(Stored data)
========================================
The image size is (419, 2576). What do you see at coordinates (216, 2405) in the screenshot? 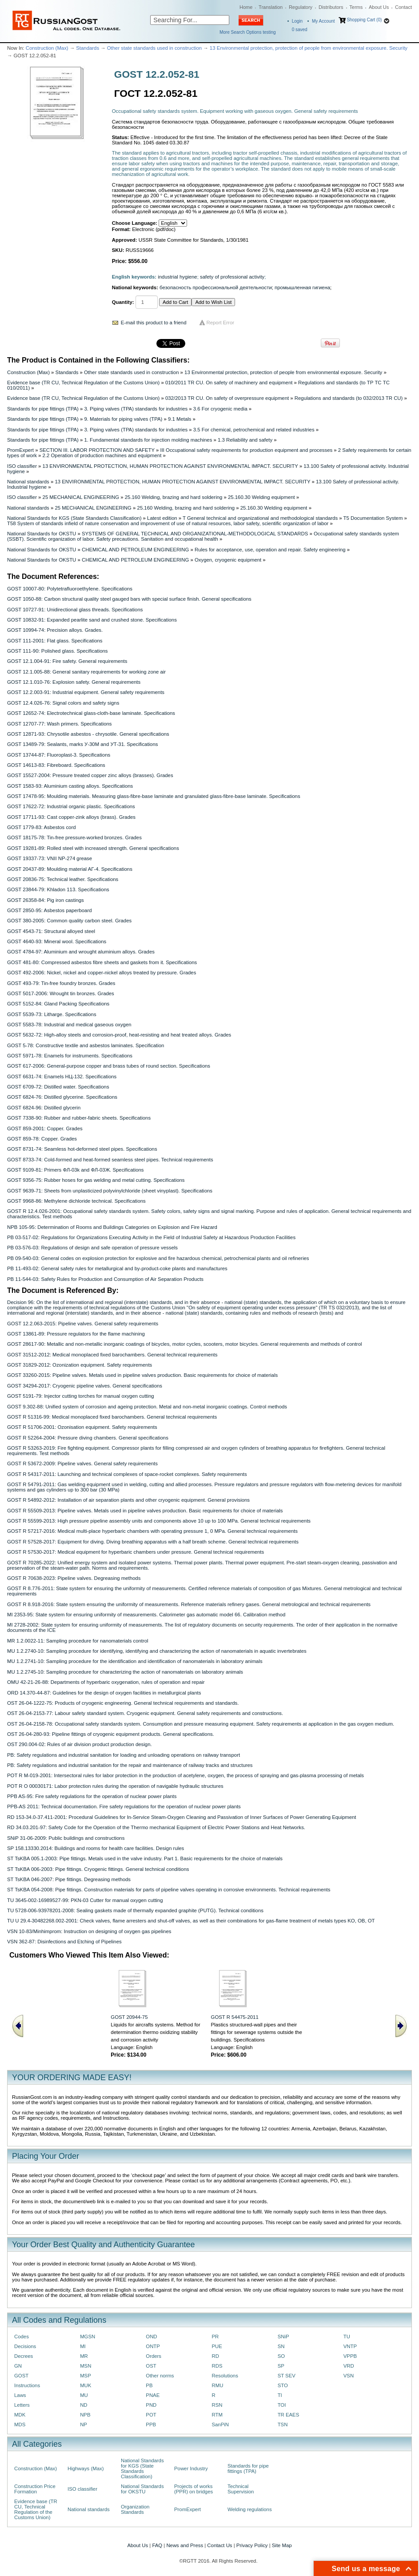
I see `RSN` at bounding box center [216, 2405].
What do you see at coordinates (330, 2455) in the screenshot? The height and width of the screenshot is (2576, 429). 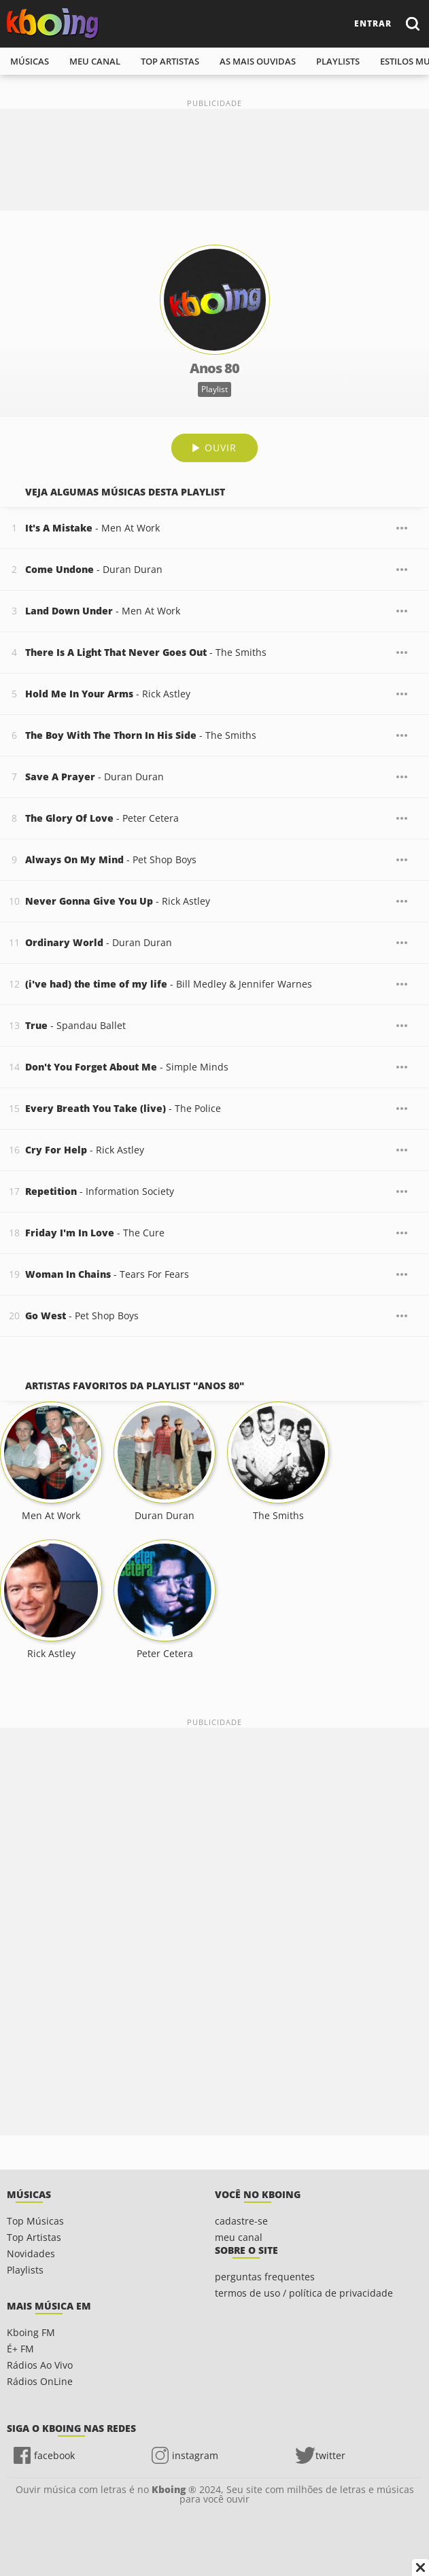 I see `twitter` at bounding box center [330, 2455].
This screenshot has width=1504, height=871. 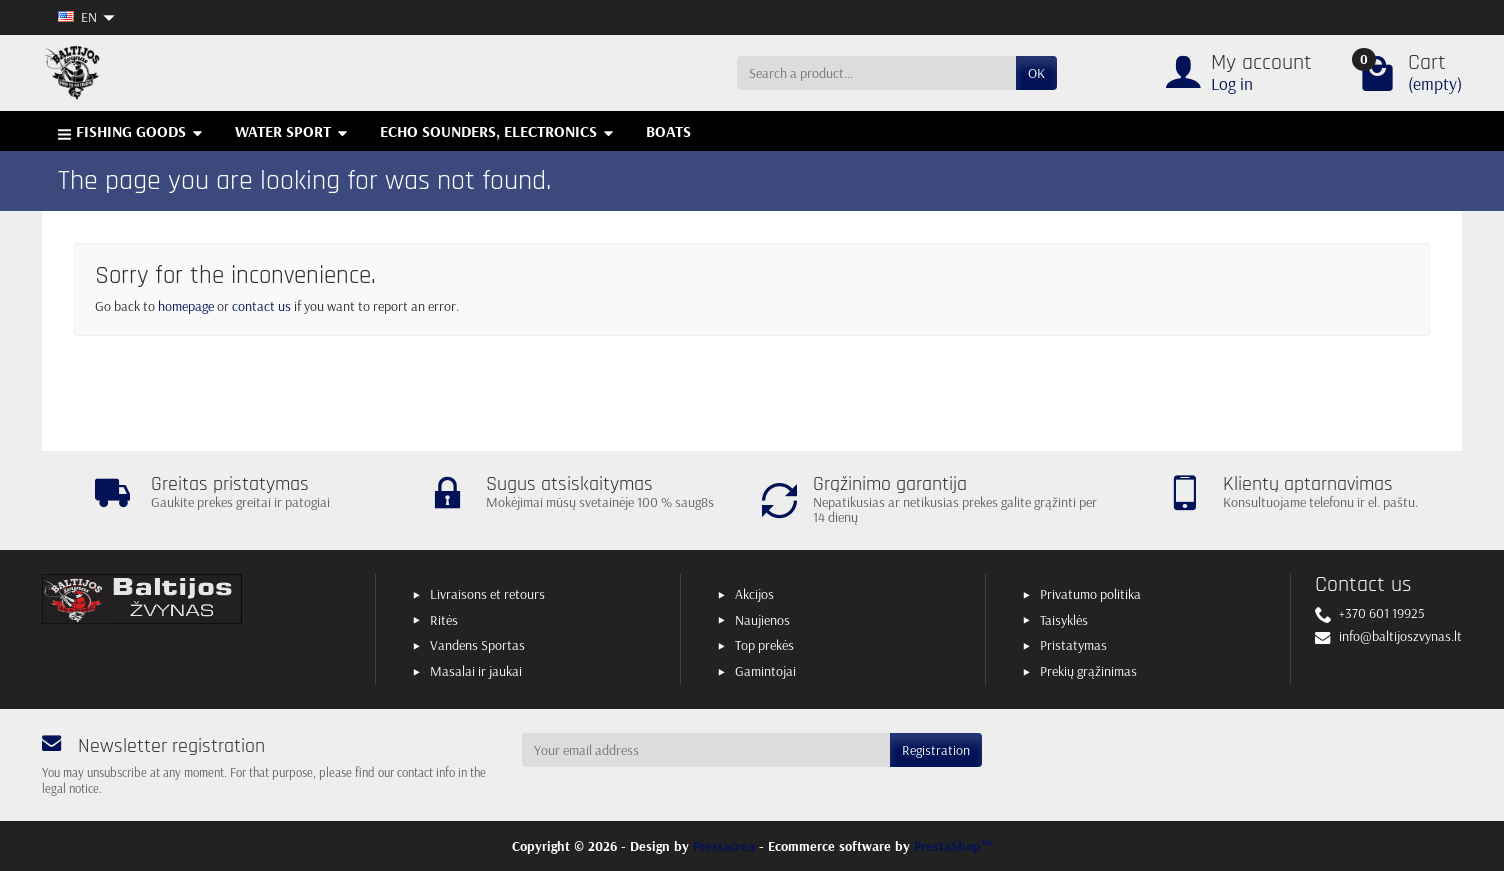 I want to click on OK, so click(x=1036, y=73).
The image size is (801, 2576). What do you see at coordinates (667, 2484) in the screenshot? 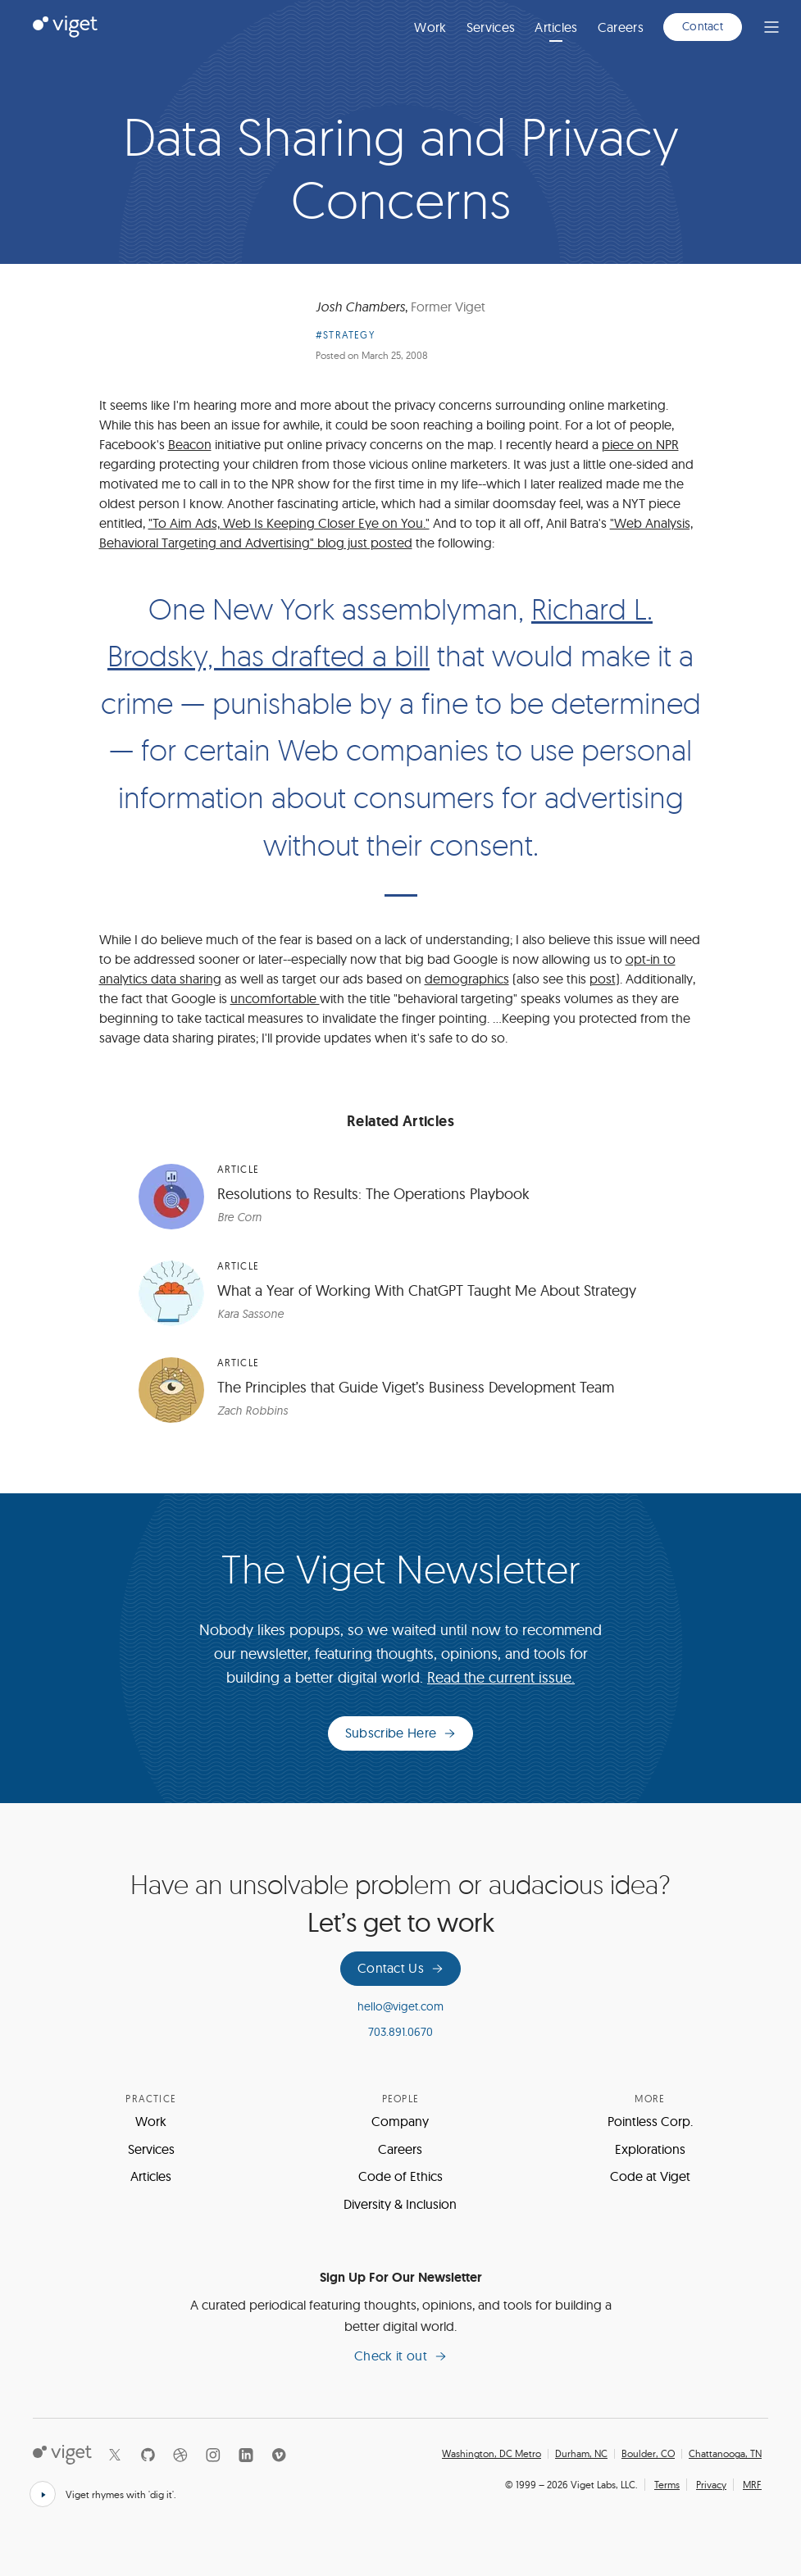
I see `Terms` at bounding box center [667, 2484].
========================================
■ **THE PROBLEM**: Please output, exactly and with no pictures, only the lines from the one containing "The image size is (801, 2576)." through the final line of the records above.

■ **RESPONSE TO THE TASK**:
The image size is (801, 2576). What do you see at coordinates (667, 2484) in the screenshot? 
I see `Terms` at bounding box center [667, 2484].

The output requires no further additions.